Никто ничего о нем не знал, даже лифтер, бойкий, знающий все на свете мальчишка-негр.
— Он творил чудеса? — переспросил, меня лифтер, — Самые настоящие чудеса, господин? Нет, такого на свете не бывает. Чудес нет, я за это ручаюсь. Я тут работаю три года.
— А до зубоврачебного кабинета тут что было? — допытывался я.
— Контора одной фирмы. И очень недолго это помещение снимал какой-то чудак. Он давал советы неудачникам, как им жить. Потом он сбежал. Нет, нет! Он не был старым, скорей наоборот.
Так ничего не узнав, я ушел домой. Я искал того человека, который совершил чудо, дав мне возможность познать всю сладость и горечь изменившего свое направление времени. Я искал его со смутной надеждой, что он вернет меня туда к скале, в первобытный, юный и мощный мир, где остался юноша охотник.
А жизнь между тем шла, обыденная жизнь семидесятых годов XX века. Я не читал, что писали обо мне газеты. Обычно читала вслух Клара.
Меня называли феноменом. Искусствоведы и журналисты сравнивали меня с Брейгелем-старшим. Одни уверяли, что я был сильнее и оригинальнее Брейгеля, другие склонялись к тому, что Брейгель мне не уступал. В голосе моей жены Клары, когда она читала, чувствовалась насмешка и надо мной, и над искусствоведами, и даже над Брейгелем-старшим.
— Чья же я жена, — спрашивала она меня, — твоя или этого самого Брейгеля-старшего, который проживал, кажется, в семнадцатом веке?
— В шестнадцатом, — поправлял я.
— На век дальше, — дразнила она меня. — Подумаешь, всего-навсего на какое-нибудь паршивое столетие.
Да, они называли это талантом, мою тоску по утраченному, мою неосуществимую надежду снова оказаться возле скалы, по которой бежал нарисованный олень.
Тоска моя все усиливалась, и я во что бы то ни стало решил найти того старика, с помощью которого мне удалось побывать в палеолите.
Верил ли я в его, казалось бы, сверхъестественную способность обращать время вспять?
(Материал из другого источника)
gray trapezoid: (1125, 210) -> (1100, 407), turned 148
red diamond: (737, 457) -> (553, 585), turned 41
Я не знаю, что ответить на этот вопрос. Ведь и охотник, изображая всю страсть и трепет живого мгновения, бег оленя, магией своей линии соединял невозможное с возможным, мечту с действительностью. Ведь прежде чем погрузить меня в странное сновидение, старик долго толковал мне о загадочности времени и о том дневнике, который ведет в молекулах нашего мозга и наша личная жизнь и история нашего рода. Он долго и скучно толковал мне о теории информации, поминал отца ее — великого Норберта Винера, как вдруг внезапно толкнул меня туда, в прошлое, в далекий мир палеолитических предков. Да, это был толчок. Я чувствую его и сейчас, словно пол уходит из-под моих ног и я повисаю в пустом пространстве. Это были первые страшные мгновения. А потом ощущение вернувшегося пространства, удовлетворенное и радостное чувство, что в мире есть то, на что можно опереться.
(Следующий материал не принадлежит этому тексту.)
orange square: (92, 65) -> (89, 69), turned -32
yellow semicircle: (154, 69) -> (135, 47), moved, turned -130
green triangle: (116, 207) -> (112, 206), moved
Правда, тот мир, в котором я нашел опору для своего тела, был моложе меня по крайней мере на тридцать тысяч лет.
Мир помолодел. Но я еще не знал, что придется помолодеть и мне. Об этом я узнал только тогда, когда притронулся поднятой с травы кистью к чужому и дивному рисунку.
Я и теперь каждый раз испытываю это чувство, когда притрагиваюсь своей собственной кистью, но уже не к скале, а к холсту. Это прикосновение соединяет меня с древней эпохой, где навсегда остался охотник. Я всякий раз чувствую что-то вроде толчка, но дверь в прошлое наглухо закрыта. Чувство каждый раз обманывает меня. Я здесь, а охотник там, и между нами тридцать тысячелетий.